Mubadalah.id – Jika merujuk pandangan Dr. Faqihuddin Abdul Kodir tentang tujuan metode mubadalah, maka tujuan metode ini adalah untuk menyatukan semua teks Islam ke dalam kerangka besar paradigma Islam yang rahmatan lil ‘alamin, maslahat untuk semua orang, dan adil bagi semua orang.
Laki-laki maupun perempuan. Kebaikan bagi Jaki-laki adalah juga kebaikan bagi perempuan. Keburukan yang harus ditolak dari perempuan, juga harus ditolak dari laki-laki.
Begitu juga isu kerahmatan, kemaslahatan, dan keadilan.

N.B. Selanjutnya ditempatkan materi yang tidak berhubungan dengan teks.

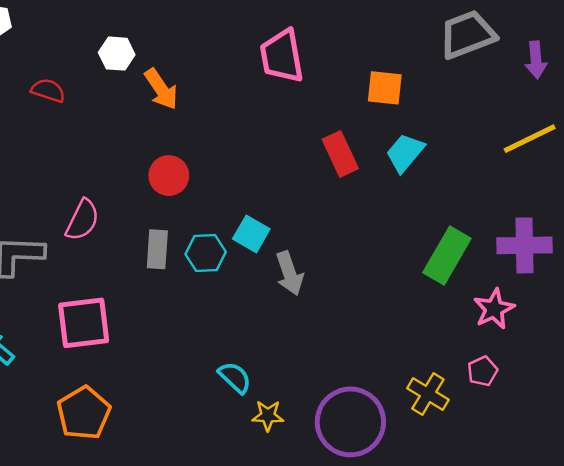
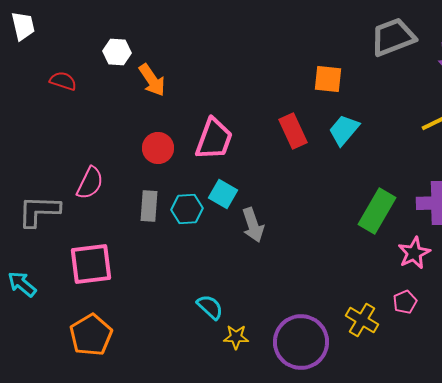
pink trapezoid: (282, 56) -> (214, 139), moved, turned -150

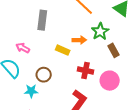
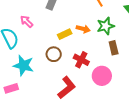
yellow rectangle: (63, 50) -> (65, 34), turned -64
brown circle: (44, 75) -> (54, 54), moved
cyan star: (31, 91) -> (23, 65), size x1.5

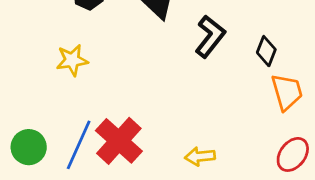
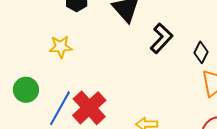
green circle: (29, 147) -> (26, 90), moved

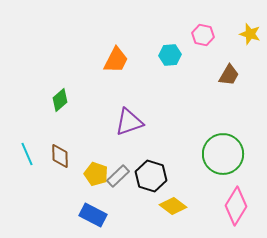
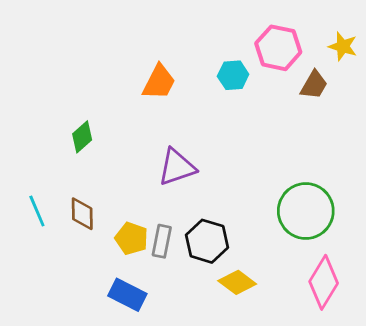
pink hexagon: (203, 35) -> (278, 48), size x1.5
brown trapezoid: (229, 75) -> (314, 85), moved
gray rectangle: (118, 176) -> (162, 241), turned -35

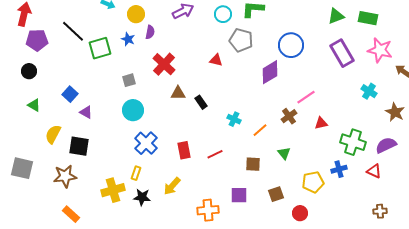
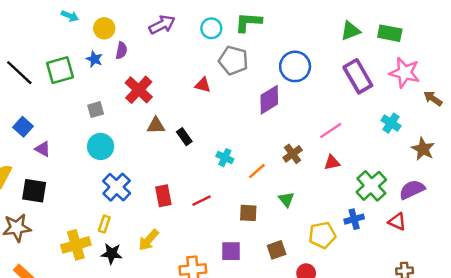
black line: (73, 31) -> (19, 73), moved
pink line: (306, 97) -> (331, 130), moved
green cross: (353, 142) -> (371, 186), turned 30

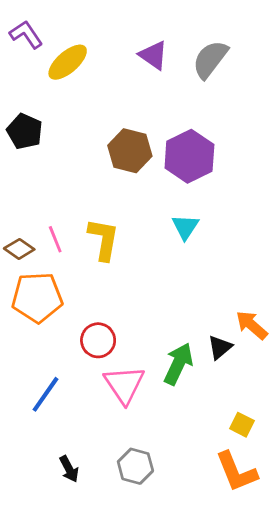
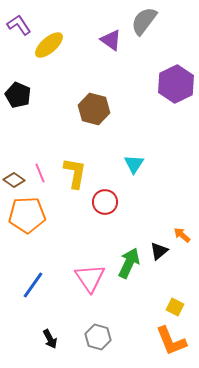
gray semicircle: (210, 59) -> (144, 21), moved
purple hexagon: (189, 156) -> (176, 84), moved
orange arrow: (252, 325) -> (182, 235), size x0.7
red circle: (98, 340) -> (105, 202), moved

Isu-isu ini, dalam kesadaran mubadalah, harus benar-benar kita serap dari dan perempuan dan laki-laki rasakan.
Kaidah bahwa Islam itu sesuai dan cocok untuk kebutuhan zaman apa pun dan di tempat mana pun (al-Islamu shalihun likulli zamanin wa makanin) harus juga berarti bahwa ia benar-benar sesuai dan memenuhi kebutuhan laki-laki dan perempuan (al-Islamu shalihun li talbiyat hajat al-rijali wa mutathallabat al-nisa).

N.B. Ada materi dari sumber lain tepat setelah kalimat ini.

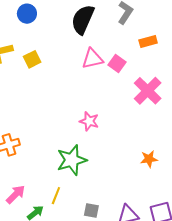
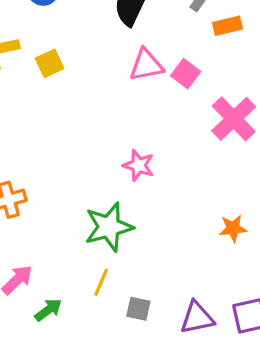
orange rectangle: (148, 42) -> (228, 26), moved
yellow line: (56, 196) -> (101, 282), moved

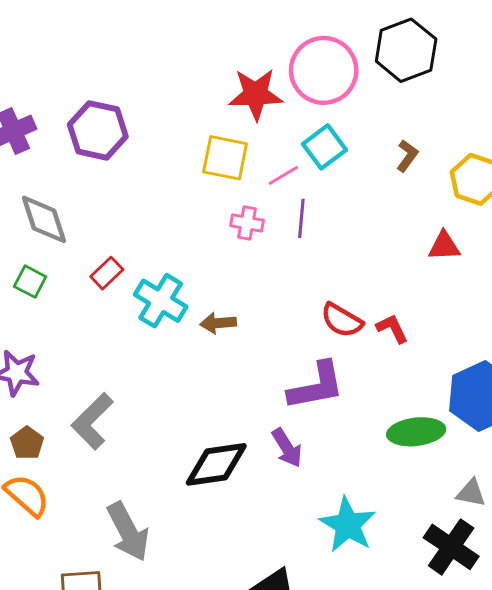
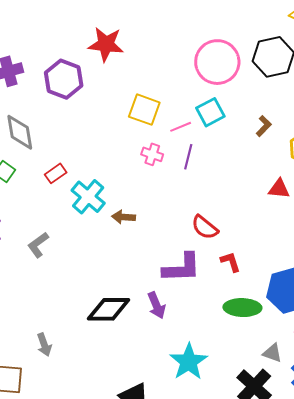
red star: (256, 94) -> (106, 44), moved
red L-shape: (392, 329) -> (231, 262), moved
gray L-shape: (92, 421) -> (38, 245), moved, size x0.7
gray arrow: (128, 532) -> (44, 345), size x0.6

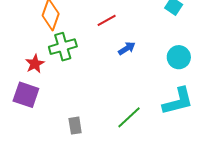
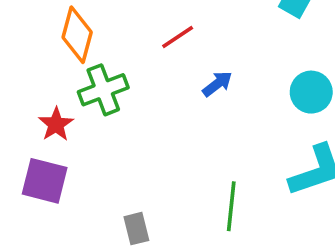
green line: (129, 117) -> (231, 206), turned -36

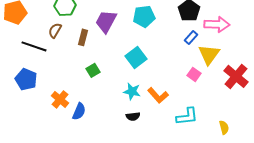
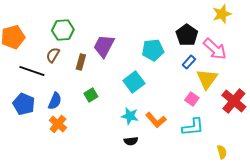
cyan pentagon: (144, 16) -> (153, 50), moved
pink arrow: (217, 24) -> (215, 49), turned 40
blue semicircle: (79, 111) -> (55, 101), moved
cyan L-shape: (187, 116) -> (193, 127), moved

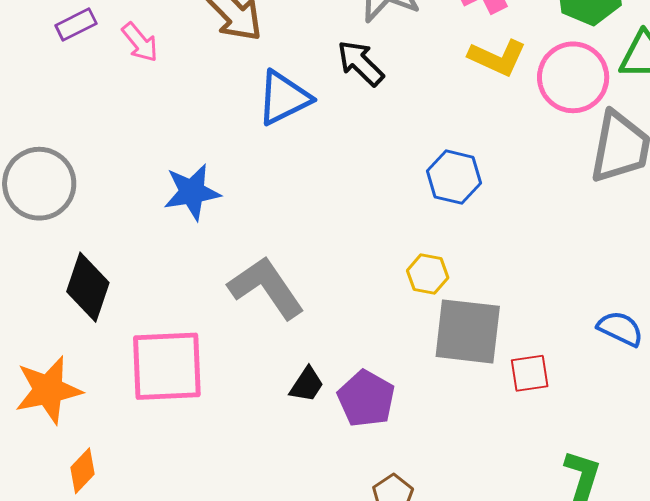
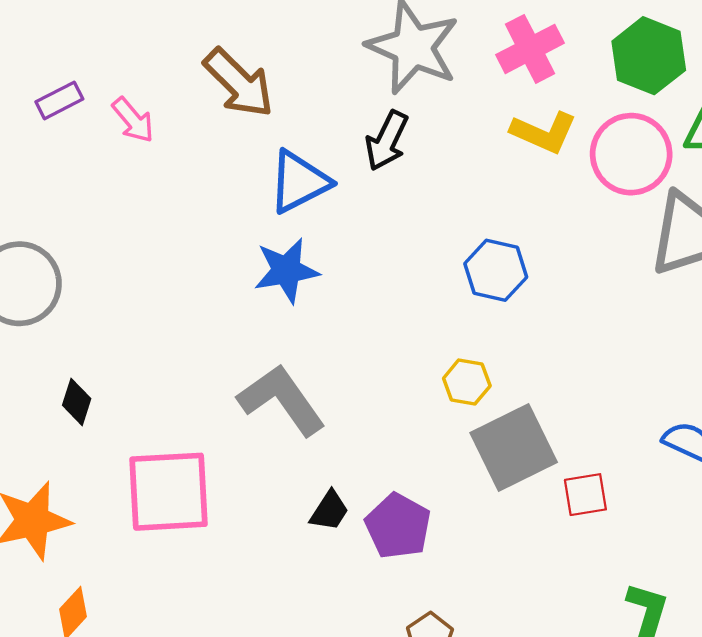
black arrow: (361, 63) -> (387, 141), turned -108
blue star: (192, 192) -> (286, 270), moved
black diamond: (88, 287) -> (77, 402), size x0.6
gray square: (468, 331) -> (514, 447), turned -32

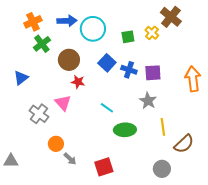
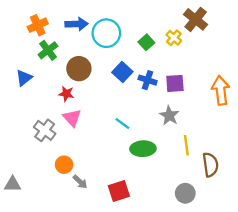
green square: (128, 37) -> (146, 42), turned -32
blue triangle: (21, 78) -> (24, 78), moved
red star: (78, 82) -> (66, 94), moved
brown semicircle: (184, 144) -> (210, 165), turned -55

Keduanya, bukan salah satunya. Begitu pun rumusan tentang hak-hak lima dasar dalam Islam (dharuriyat al-khams), atau biasa juga kita sebut sebagai tujuan-tujuan pokok hukum Islam (maqashid al-syari’ah) harus benar-benar menyerap dan memenuhi kebutuhan hidup lakilaki dan perempuan.
Premis dasar tersebut mengantarkan kita pada kerangka pembagian teks-teks Islam ke dalam tiga kelompok, kelompok teks yang memuat ajaran nilai yang fundamental (al-mabadi), kelompok teks yang memuat ajaran prinsip tematikal (al-qawa’id), dan yang membicarakan ajaran dan norma yang bersifat implementatif dan Operasional (al-juz’iyyat).
Pembagian tiga kelompok teks ini penting kita lakukan, sebelum memulai kerja interpretasi mubadalah.
Sebab, metode interpretasi mubadalah sebagian besar bekerja di kelompok al-juz’iyyat. Yaitu yang memuat hal-hal yang parsial tentang laki-laki atau tentang perempuan. Dan kerja utamanya, lalu, adalah memaknai teks-teks tersebut agar selaras dengan teks-teks al-qawa’id dan terutama teks-teks al-mabidi’.*
*Sumber: tulisan Faqihuddin Abdul Kodir dalam buku Qiraah Mubadalah.